## PROBLEM TO WORK ON
A verbatim repetition of the data below is requested, without images.

## SOURCE DATA
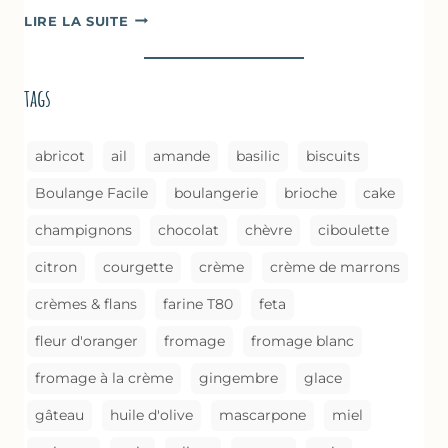
COURGETTES
LIRE LA SUITE
À
LA
BROUSSE
tags
COMME
UN
GRATIN
abricot
ail
amande
basilic
biscuits
Boulange Facile
boulangerie
brioche
cake
champignons
chocolat
chèvre
ciboulette
citron
courgette
crème
crème de marrons
crèmes & flans
farine T80
feta
fleur d'oranger
fromage
fromage blanc
fromage à la crème
gingembre
glace
gâteau
huile d'olive
mascarpone
miel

## TASK ANSWER
COURGETTES
LIRE LA SUITE
À
LA
BROUSSE
tags
COMME
UN
GRATIN
abricot
ail
amande
basilic
biscuits
Boulange Facile
boulangerie
brioche
cake
champignons
chocolat
chèvre
ciboulette
citron
courgette
crème
crème de marrons
crèmes & flans
farine T80
feta
fleur d'oranger
fromage
fromage blanc
fromage à la crème
gingembre
glace
gâteau
huile d'olive
mascarpone
miel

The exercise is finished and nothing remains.